- The Washington Times - Monday, April 18, 2016

The nation’s largest insurer could punch a hole through the middle of Obamacare if it pulls out of the health care exchanges, leaving more than 1 million Americans in an unhealthy marketplace with only a single option for insurance.

UnitedHealth has already said it will cut participation in three states’ exchanges. If it also ends its involvement elsewhere, it would leave 11 percent of Obamacare enrollees with just one insurer and another 18 percent with just two choices, according to the nonpartisan Kaiser Family Foundation.

Having at least three insurers offering plans is considered a benchmark of healthy competition within the exchanges.

“The significance of United leaving the exchange market would vary substantially by state and could have a significant effect in some markets,” the Kaiser study said.

UnitedHealth hosts a call Tuesday to detail its first-quarter earnings, but it has already sent signals of discomfort with Obamacare, saying it lost money on exchange plans last year and hasn’t pursued new customers this year.

UnitedHealth offers plans on exchanges in 34 states but said recently that it will drop out of Arkansas and Michigan next year and partially withdraw in Georgia.

The company’s sour outlook is roiling the waters at a pivotal time for Mr.

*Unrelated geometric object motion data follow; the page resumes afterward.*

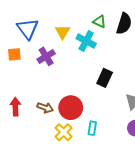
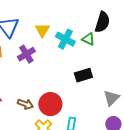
green triangle: (99, 22) -> (88, 39), moved
black rectangle: (105, 78) -> (83, 75), turned 48

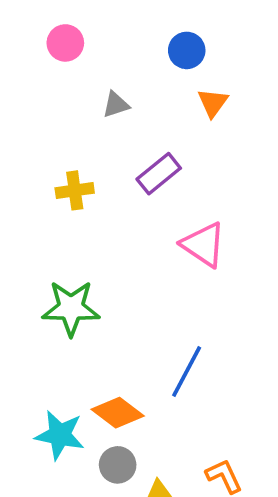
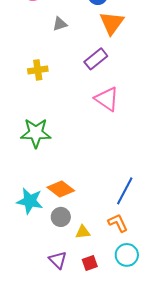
orange triangle: (213, 103) -> (112, 23), size x1.5
purple rectangle: (159, 174) -> (96, 59), moved
blue line: (187, 372) -> (125, 191), moved

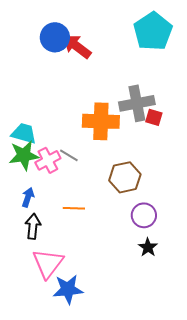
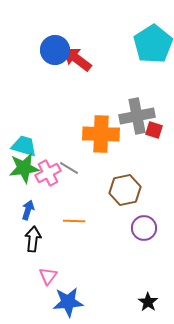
black star: (148, 247) -> (148, 302), moved
pink triangle: (48, 263) -> (48, 276), size x0.6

Obama, who wants to put his law on firmer footing before the next president takes office in nine months.

More than half of Obamacare’s nonprofit co-op plans have failed, raising questions about the extent of consumer choice on the portals.

“When it comes to competition on Obamacare’s exchanges, HHS looks a lot like Kevin Bacon screaming ‘All is well!’ in Animal House,” said Sen. Ben Sasse, Nebraska Republican, referring to the film character’s futile appeal to stampeding paradegoers. “This year, 36 percent of the nation’s counties only have one or two insurers to choose from, and reports like this give little reason to suggest the outlook will improve.”

UnitedHealth took a cautious approach to the exchanges, offering plans in just four states in 2014, 23 states in 2015 and 34 this year, according to Kaiser.

It is still a relatively small player in the marketplace, accounting for 6 percent of Obamacare customers overall.

Other major insurers have also taken losses but say they are ready to stick it out.

“Ideally, it would be better to have more competitors rather than fewer competitors in the marketplace, and I think it’s unfortunate if United is going to leave, but I don’t think these markets are collapsing,” said Timothy Jost, a law professor at Washington and Lee University in Virginia who closely tracks the health care debate.

The Health and Human Services Department said insurers will enter and exit the marketplace, but it has “full confidence” that the Affordable Care Act will thrive for years to come.

“The number of issuers per state has grown year over year,” HHS spokesman Benjamin Wakana said Monday. “With millions of Americans insured through the marketplaces, it’s clear that this is a growing business for insurers, and it’s a product consumers want and need. The marketplace should be judged by the choices it offers consumers, not the decisions of any one issuer.”

Kaiser said a complete exit by UnitedHealth could force some Obamacare enrollees to pay more, depending on how the company priced its plans in their markets.

Monthly premiums for the second-lowest-cost silver plan would be $25 to $100 higher for a 40-year-old in roughly 300 counties and more than $100 higher in 13 counties.

Nationwide, that popular plan would rise only about 1 percent if UnitedHealth pulled out completely.

“Since UnitedHealth often is not one of the lower cost plans, the effect nationally on premiums of an exit by the insurer would be modest,” Kaiser said.

Kaiser says premium increases would be most pronounced in Alabama, Arizona, Iowa, Nebraska and North Carolina, where United tends to offer lower prices than its competitors. For its study, Kaiser assumed that no other insurer would step in if UnitedHealth left a given market.

Insurers will be filing their 2017 rate requests with state regulators over the next few months, but the administration last week said Americans should “put little stock” in the initial figures.

Despite the hue and cry over double-digit rate hikes in 2016, the average customer who qualified for subsidies purchased exchange coverage for $106 per month, a 4 percent increase over 2015, HHS said.

“Averages based on proposed premium changes are not a reliable indicator of what typical consumers will actually pay,” the agency said, “because tax credits reduce the cost of coverage for the vast majority of people, shopping gives all consumers a chance to find the best deal, and public rate review can bring down proposed increases.”